Empat Alasan Perpres 64/2020 Soal Kenaikan Tarif BPJS Harus Dibatalkan

Logo BPJS Kesehatan.
Sumber :
  • ANTARA FOTO/Yulius Satria Wijaya

VIVA – Keputusan Presiden Joko Widodo mengeluarkan Perpres Nomor 64 Tahun 2020 tentang Perubahan Kedua Atas Perpres Nomor 82 Tahun 2018 tentang Jaminan Kesehatan menuai kontroversi. Sebab Keputusan ini dinilai tidak pro rakyat karena menaikkan iuran BPJS Kesehatan.

Anggota Komisi IX DPR RI Saleh Partaonan Daulay meminta presiden mencabut Perpres ini karena dia menilai ada beberapa alasan fundamental mengapa Perpres itu perlu dibatalkan. 

Pertama, kata dia, Perpres itu dinilai tidak mengindahkan pendapat dan anjuran yang disampaikan oleh DPR, padahal DPR telah menyampaikan keberatannya terhadap rencana kenaikan itu melalui rapat-rapat di komisi IX dan rapat-rapat gabungan komisi IX bersama pimpinan DPR.

"Waktu itu, kita merasakan belum tepat waktunya untuk menaikkan iuran. Kemampuan ekonomi masyarakat dinilai rendah. Kan aneh sekali, justru pada saat pandemi covid-19 ini pemerintah malah menaikkan iuran. Padahal, semua orang tahu bahwa masyarakat di mana-mana sedang kesusahan," kata Saleh, Jumat 15 Mei 2020.

Alasan kedua mengapa Perpres ini harus dicabut karena pemerintah dapat dinilai tidak patuh pada putusan Mahkamah Agung Nomor 7/P/HUM/2020 yang membatalkan Perpres Nomor 75 Tahun 2019. 

Kondisi ini, lanjut Saleh menimbulkan anggapan bahwa dengan menerbitkan Perpres baru yang juga berisi tentang kenaikan iuran BPJS, pemerintah dianggap menentang putusan peradilan. Padahal, putusan MA bersifat final dan mengikat terhadap semua orang, termasuk kepada Presiden.

"Kalau mau lebih spesifik, kita bisa merujuk pada pasal 31 UU tentang MA yang menyatakan bahwa peraturan perundang-undangan yang dibatalkan tidak memiliki kekuatan hukum mengikat. Pasal ini mengamanatkan dua hal. Pertama, sesuatu yang dibatalkan berarti tidak dapat digunakan lagi. Kedua, kalau sudah dibatalkan tidak boleh dibuat lagi. Apalagi, substansinya sama, yaitu kenaikan iuran," kata Saleh.

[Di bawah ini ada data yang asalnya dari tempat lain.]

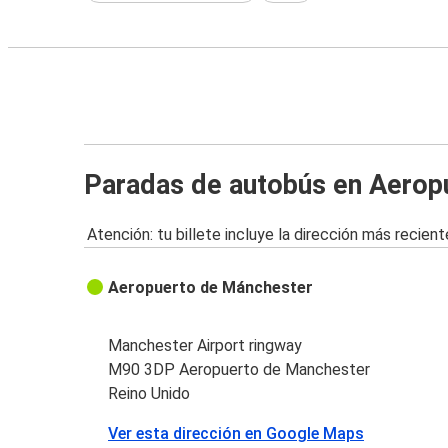
Paradas de autobús en Aerop
Atención: tu billete incluye la dirección más recient
Aeropuerto de Mánchester
Manchester Airport ringway
M90 3DP Aeropuerto de Manchester
Reino Unido
Ver esta dirección en Google Maps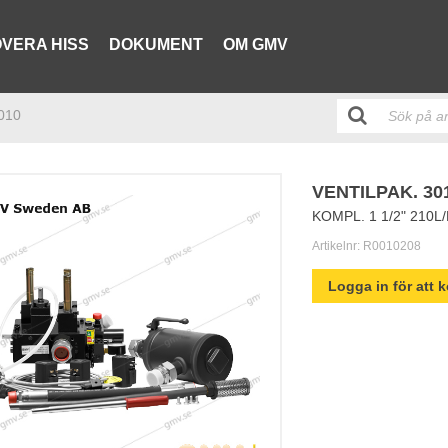
VERA HISS
DOKUMENT
OM GMV
3010
VENTILPAK. 30
KOMPL. 1 1/2" 210L
Artikelnr:
R0010208
Logga in för att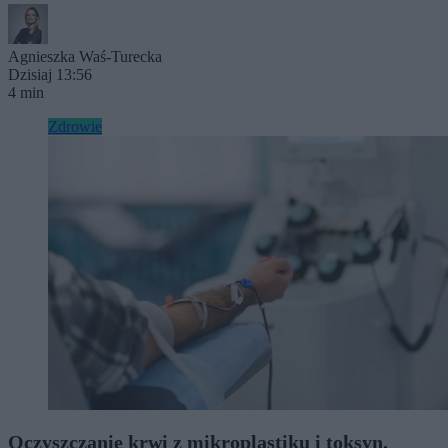
Agnieszka Waś-Turecka
Dzisiaj 13:56
4 min
Zdrowie
Oczyszczanie krwi z mikroplastiku i toksyn.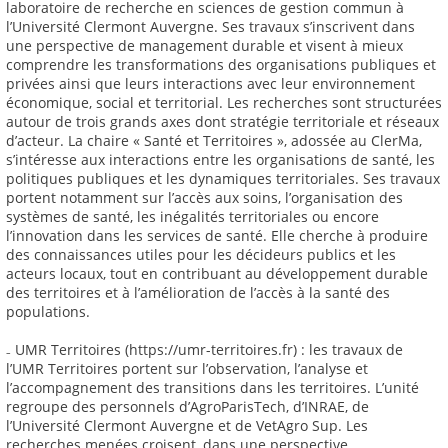
laboratoire de recherche en sciences de gestion commun à
l’Université Clermont Auvergne. Ses travaux s’inscrivent dans
une perspective de management durable et visent à mieux
comprendre les transformations des organisations publiques et
privées ainsi que leurs interactions avec leur environnement
économique, social et territorial. Les recherches sont structurées
autour de trois grands axes dont stratégie territoriale et réseaux
d’acteur. La chaire « Santé et Territoires », adossée au ClerMa,
s’intéresse aux interactions entre les organisations de santé, les
politiques publiques et les dynamiques territoriales. Ses travaux
portent notamment sur l’accès aux soins, l’organisation des
systèmes de santé, les inégalités territoriales ou encore
l’innovation dans les services de santé. Elle cherche à produire
des connaissances utiles pour les décideurs publics et les
acteurs locaux, tout en contribuant au développement durable
des territoires et à l’amélioration de l’accès à la santé des
populations.
₋ UMR Territoires (https://umr-territoires.fr) : les travaux de
l’UMR Territoires portent sur l’observation, l’analyse et
l’accompagnement des transitions dans les territoires. L’unité
regroupe des personnels d’AgroParisTech, d’INRAE, de
l’Université Clermont Auvergne et de VetAgro Sup. Les
recherches menées croisent, dans une perspective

Ketiga, dikeluarkannya Perpres 65/2020 itu diyakini akan mengurangi tingkat kepercayaan masyarakat kepada pemerintah. Pasalnya, masyarakat banyak sekali yang berharap agar pemerintah mengikuti putusan MA. Namun kenyataannya, pemerintah malah kembali menaikkan.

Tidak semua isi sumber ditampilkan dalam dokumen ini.